Nope not me.I believe the land owner has the right to controll them on  their land. But I in no way would like to see them wiped out. Too much fun to hunt and great eating critters!


----------



## Rich Kaminski (Jul 2, 2008)

*Never*

Nope, we would need to bring some into the state so other people could have fun hunting them.


----------



## BRIAN1 (Jul 2, 2008)

I Would Have To Say No. They Are A Challenge To Hunt And Make For Some Great Eating. Although They Do Cause Problems, They Are Here And We Have To Deal With It.  Might As Well Enjoy Your Time Put Into Controlling Them.


----------



## hevishot (Jul 2, 2008)

sure would.....I'd be willing to bet most of the hog lovers dont own any property that is affected by hogs. Its so easy to be pro hog when you hunt them on public land or the land of others that you dont own....


----------



## jkoch (Jul 2, 2008)

BANG,It's dead!!!!!!!!!!!


----------



## Bill Brown (Jul 2, 2008)

Click (safety), boom !!!!!


----------



## oregonbowhunter (Jul 2, 2008)

in washington state on the san juan islands we had hogs for about 2 months, someone was attempting to make the islands there own pig hunting area. Well someone killed the last one and well there not there anymore and that was a big shame cuz it was fun to hunt them in washington state so NO is my answer.


----------



## The AmBASSaDEER (Jul 2, 2008)

hevishot said:


> sure would.....I'd be willing to bet most of the hog lovers dont own any property that is affected by hogs. Its so easy to be pro hog when you hunt them on public land or the land of others that you dont own....

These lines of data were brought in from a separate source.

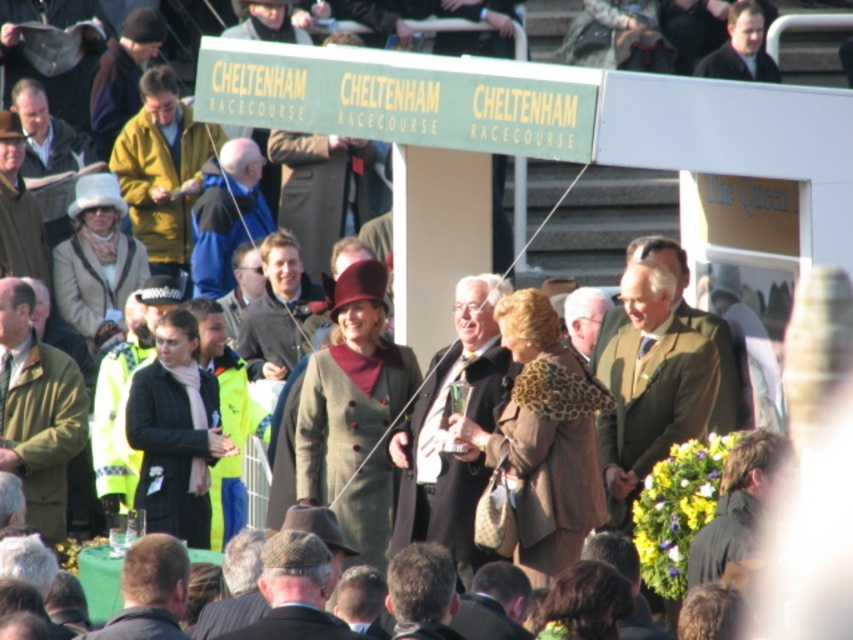 Who is more forward, (688, 429) or (33, 429)?

Point (688, 429)

Based on the photo, which is below, green wool coat at center or green wool coat at left?

green wool coat at left is below.

Which is in front, point (614, 358) or point (55, 465)?

Point (614, 358) is more forward.

Identify the location of green wool coat at center. The height and width of the screenshot is (640, 853). (650, 387).

Does dark brown leather coat at center appear over green wool coat at left?

No.

Who is more forward, (471, 317) or (21, 349)?

Point (471, 317)

Locate an element on the screen. The width and height of the screenshot is (853, 640). dark brown leather coat at center is located at coordinates (445, 426).

Between point (457, 499) and point (415, 618), which one is positioned behind?

Positioned behind is point (457, 499).

From the picture: Can you confirm if dark brown leather coat at center is shorter than dark brown hair at center?

Yes.

Is point (436, 451) farther from viewer compared to point (412, 568)?

Yes, point (436, 451) is farther from viewer.

Image resolution: width=853 pixels, height=640 pixels. Identify the location of dark brown leather coat at center. (445, 426). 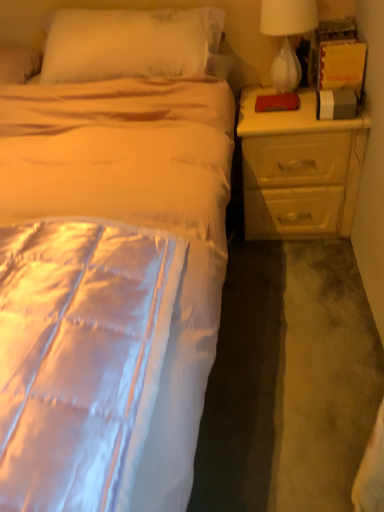 Question: Choose the correct answer: Is white glass lamp at upper right inside silky white bed at center or outside it?

Choices:
 (A) inside
 (B) outside

Answer: (A)

Question: Is white glass lamp at upper right taller or shorter than silky white bed at center?

Choices:
 (A) tall
 (B) short

Answer: (B)

Question: Which object is positioned farthest from the silky white bed at center?

Choices:
 (A) yellow matte nightstand at right
 (B) white glass lamp at upper right

Answer: (B)

Question: Considering the real-world distances, which object is closest to the yellow matte nightstand at right?

Choices:
 (A) white glass lamp at upper right
 (B) silky white bed at center

Answer: (A) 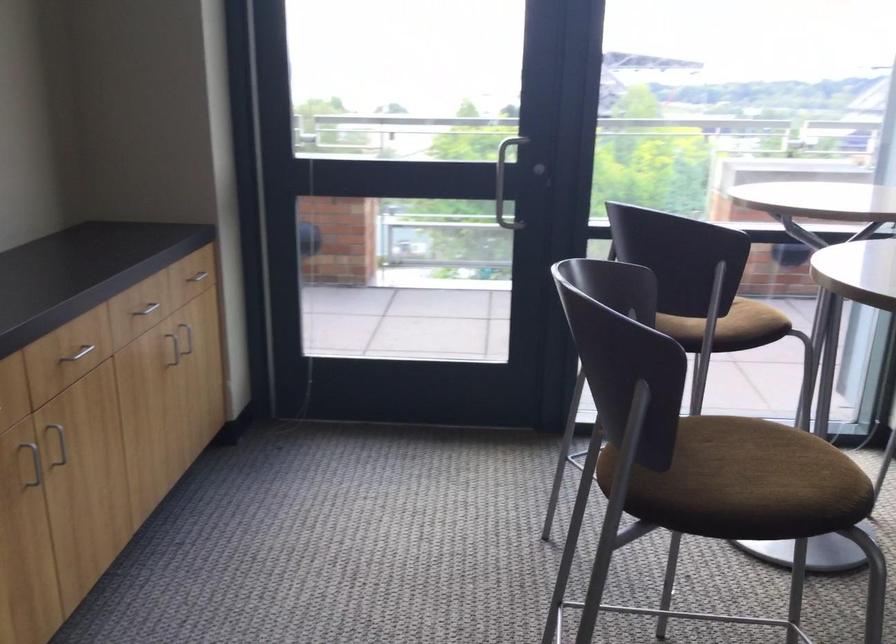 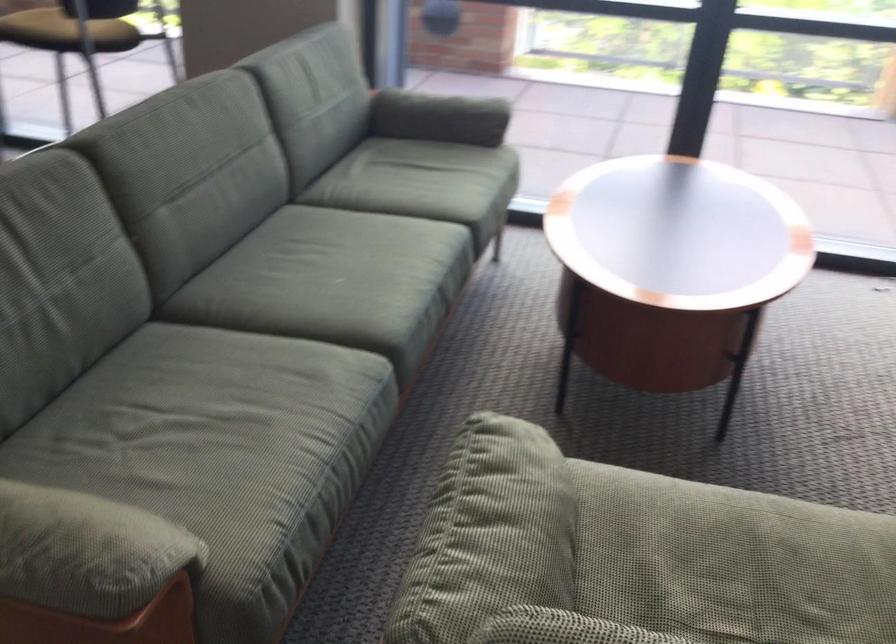 Question: In a continuous first-person perspective shot, in which direction is the camera moving?

Choices:
 (A) Left
 (B) Right
 (C) Forward
 (D) Backward

Answer: (B) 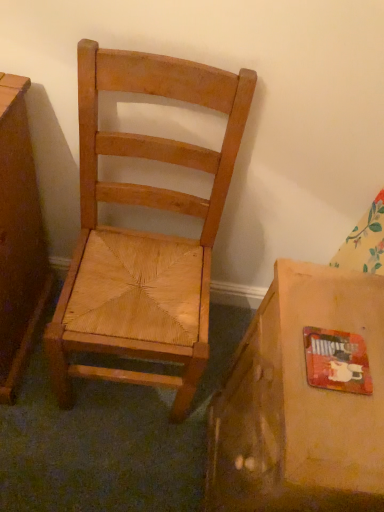 Question: Does point (97, 314) appear closer or farther from the camera than point (339, 305)?

Choices:
 (A) closer
 (B) farther

Answer: (B)

Question: Is natural wood chair at center in front of or behind matte cardboard box at lower right in the image?

Choices:
 (A) behind
 (B) front

Answer: (A)

Question: From the image's perspective, is natural wood chair at center located above or below matte cardboard box at lower right?

Choices:
 (A) below
 (B) above

Answer: (B)

Question: From a real-world perspective, is matte cardboard box at lower right positioned above or below natural wood chair at center?

Choices:
 (A) below
 (B) above

Answer: (A)

Question: Considering the positions of matte cardboard box at lower right and natural wood chair at center in the image, is matte cardboard box at lower right taller or shorter than natural wood chair at center?

Choices:
 (A) short
 (B) tall

Answer: (A)

Question: Does point (238, 473) appear closer or farther from the camera than point (66, 286)?

Choices:
 (A) farther
 (B) closer

Answer: (B)

Question: From the image's perspective, is matte cardboard box at lower right above or below natural wood chair at center?

Choices:
 (A) above
 (B) below

Answer: (B) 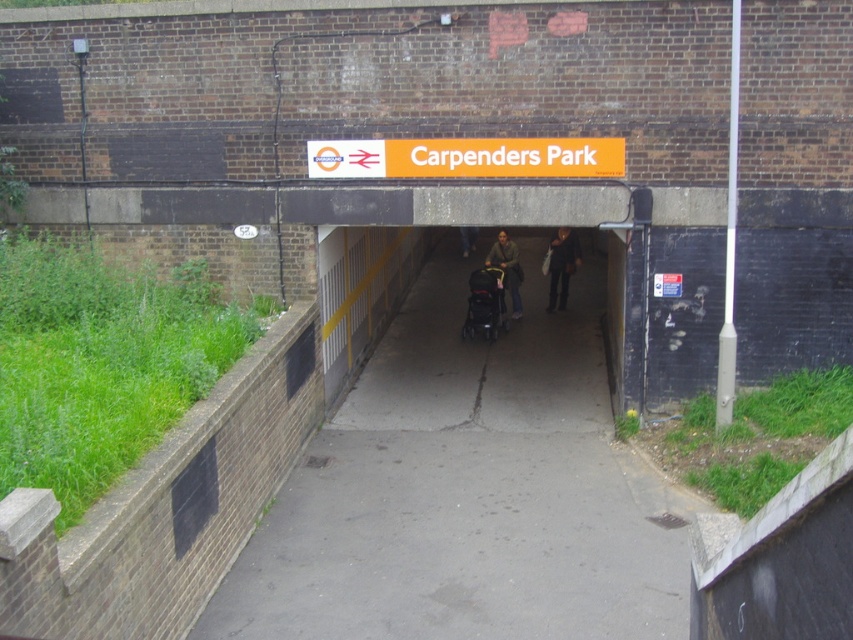 Between point (338, 161) and point (474, 248), which one is positioned in front?

Positioned in front is point (338, 161).

Who is shorter, orange plastic sign at upper center or dark blue jeans at center?

orange plastic sign at upper center is shorter.

The width and height of the screenshot is (853, 640). I want to click on orange plastic sign at upper center, so click(x=467, y=157).

This screenshot has width=853, height=640. What are the coordinates of `orange plastic sign at upper center` in the screenshot? It's located at (467, 157).

Does dark gray fabric jacket at center come behind dark blue jeans at center?

Yes, it is behind dark blue jeans at center.

Which is behind, point (550, 280) or point (465, 244)?

The point (465, 244) is more distant.

Does point (549, 244) lie in front of point (474, 244)?

Yes, point (549, 244) is closer to viewer.

This screenshot has height=640, width=853. What are the coordinates of `dark gray fabric jacket at center` in the screenshot? It's located at (561, 266).

Is orange plastic sign at upper center in front of black plastic baby carriage at center?

That is True.

At what (x,y) coordinates should I click in order to perform the action: click on orange plastic sign at upper center. Please return your answer as a coordinate pair (x, y). Looking at the image, I should click on (467, 157).

Find the location of a particular element. orange plastic sign at upper center is located at coordinates (467, 157). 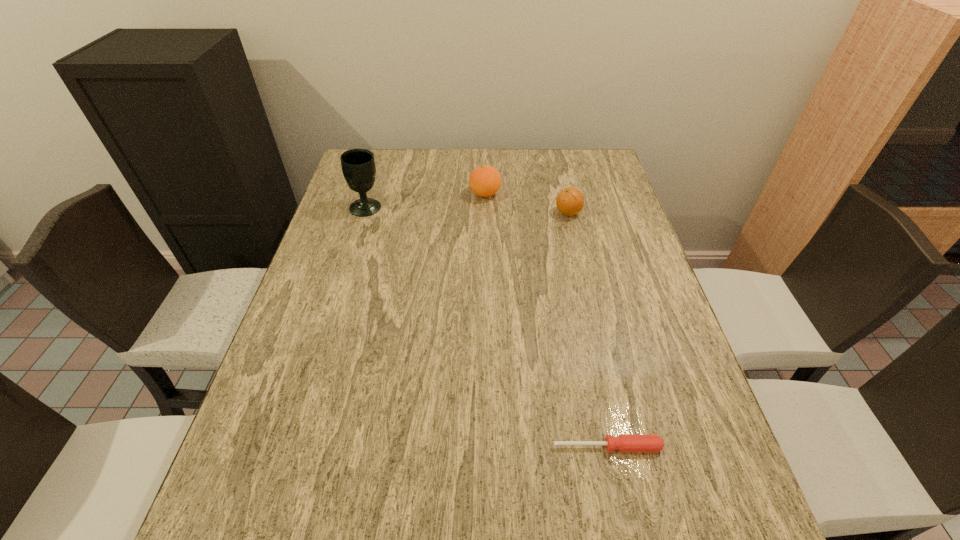 Locate an element on the screen. This screenshot has width=960, height=540. vacant space in between the second object from left to right and the right orange is located at coordinates (527, 204).

Identify which object is the nearest to the shortest object. Please provide its 2D coordinates. Your answer should be formatted as a tuple, i.e. [(x, y)], where the tuple contains the x and y coordinates of a point satisfying the conditions above.

[(570, 201)]

Identify which object is the second closest to the nearest object. Please provide its 2D coordinates. Your answer should be formatted as a tuple, i.e. [(x, y)], where the tuple contains the x and y coordinates of a point satisfying the conditions above.

[(484, 181)]

Find the location of `free spot that satisfies the following two spatial constraints: 1. on the front side of the farther orange; 2. on the left side of the shortest object`. free spot that satisfies the following two spatial constraints: 1. on the front side of the farther orange; 2. on the left side of the shortest object is located at coordinates (489, 447).

I want to click on free region that satisfies the following two spatial constraints: 1. on the back side of the tallest object; 2. on the left side of the farther orange, so click(x=371, y=194). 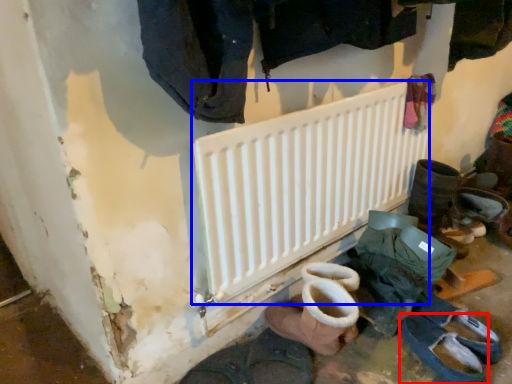 Question: Which point is further to the camera, footwear (highlighted by a red box) or radiator (highlighted by a blue box)?

Choices:
 (A) footwear
 (B) radiator

Answer: (A) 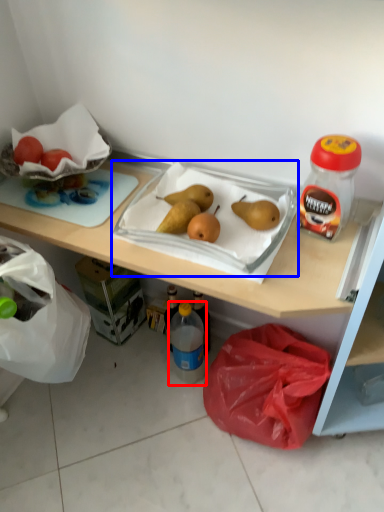 Question: Which of the following is the farthest to the observer, bottle (highlighted by a red box) or wide (highlighted by a blue box)?

Choices:
 (A) bottle
 (B) wide

Answer: (A) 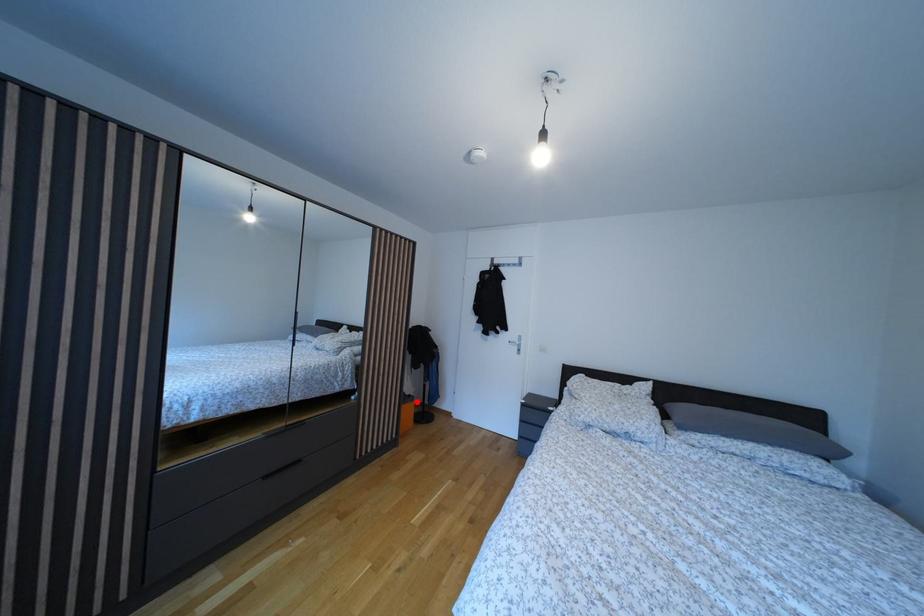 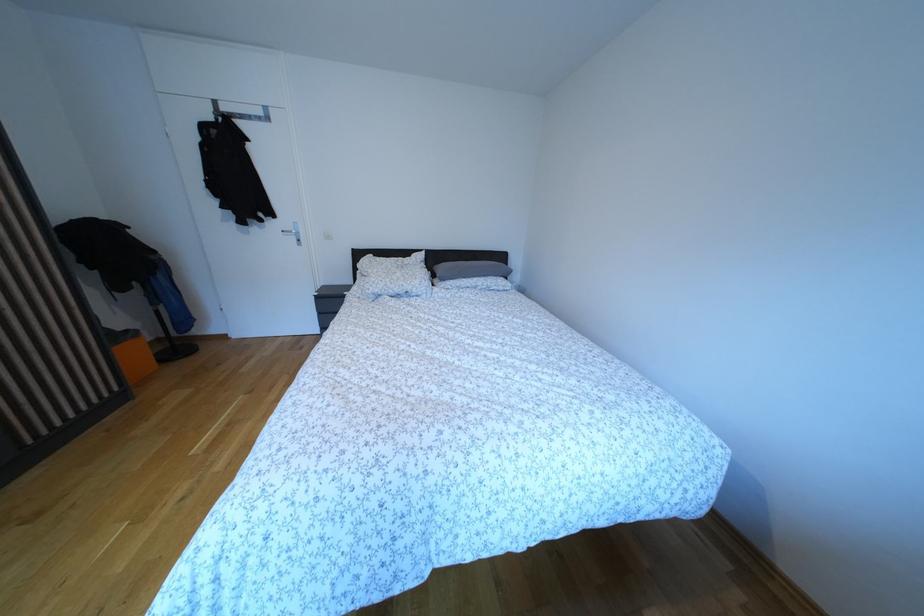 Question: I am providing you with two images of the same scene from different viewpoints. Given a red point in image1, look at the same physical point in image2. Is it:

Choices:
 (A) Closer to the viewpoint
 (B) Farther from the viewpoint

Answer: (A) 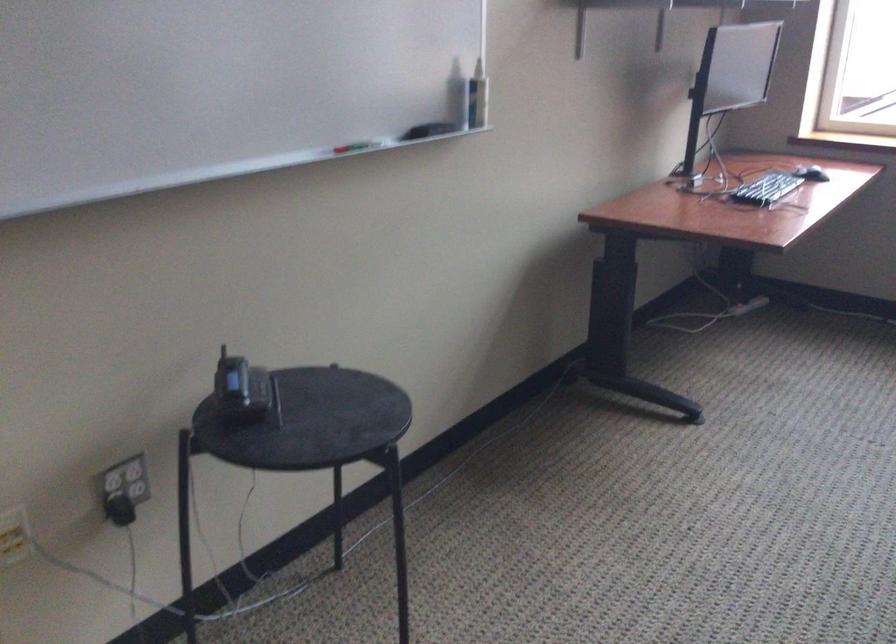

I was just about to say no, because I dont have crops that they are destroying.


----------



## BRIAN1 (Jul 2, 2008)

hevishot said:


> sure would.....I'd be willing to bet most of the hog lovers dont own any property that is affected by hogs. Its so easy to be pro hog when you hunt them on public land or the land of others that you dont own....



I WOULD AGRRE WITH THIS STATEMENT BECAUSE I DON'T HAVE A FARM OR LIVE ON LAND BEING DESTROYED BY THEM. BUT LETS BE REALISTIC, THERE WILL NEVER BE ONE LEFT AND IF THERE WAS HE WOULD DEFINITELY BE SHOT.


----------



## Beasley (Jul 2, 2008)

no way on earth, fun to hunt and taste way better than deer meat


----------



## JohnK3 (Jul 2, 2008)

I would.  Mainly because I know that sometime that night, some pig farmer is gonna lose a pig to the wilds and the population will replenish itself.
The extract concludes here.